Among the Chukches, as among many other wild races, lucifer matches have obtained the honour of being the first of the inventions of the civilised races that have been recognised as indisputably superior to their own. A request for lucifer matches was therefore one of the most common of those with which our friends at Behring's Straits tormented us during winter, and they were willing for a single box to offer things that in comparison were very valuable. Unfortunately we had no superfluous supply of this necessary article, or perhaps I ought to say fortunately, for if the Chukches for some years were able to get a couple of boxes of matches for a walrus tusk, I believe that with their usual carelessness they would soon completely forget the use of their own fire-implements.
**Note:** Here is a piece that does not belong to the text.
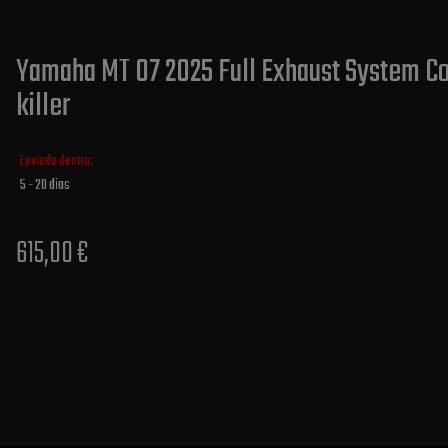
Yamaha MT 07 2025 Full Exhaust System Co
killer
Enviado dentro:
5 - 20 dias
615,00 €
Among household articles I may further mention the following:—

The hide-scraper ([fig. 1, p. 117]) is of stone or iron and fastened to a wooden handle. With this tool the moistened hide is cleaned very particularly, and is then rubbed, stretched, and kneaded so carefully that several days go to the preparation of a single reindeer skin. That this is hard work is also shown by the woman who is employed at it in the tent dripping with perspiration. While thus employed she sits on a part of the skin and stretches out the other part with the united help of the hands and the bare feet. When the skin has been sufficiently worked, she fills a vessel with her own urine, mixes this with comminuted willow bark, which has been dried over the lamp, and rubs the blood-warm liquid into the reindeer skin. In order to give this a red colour on one side, the bark of a species of Pinus (?) is mixed with the tanning liquid. The skins are made very soft by this process, and on the inner side almost resemble chamois leather. Sometimes too the reindeer skin is tanned to real chamois of very excellent quality.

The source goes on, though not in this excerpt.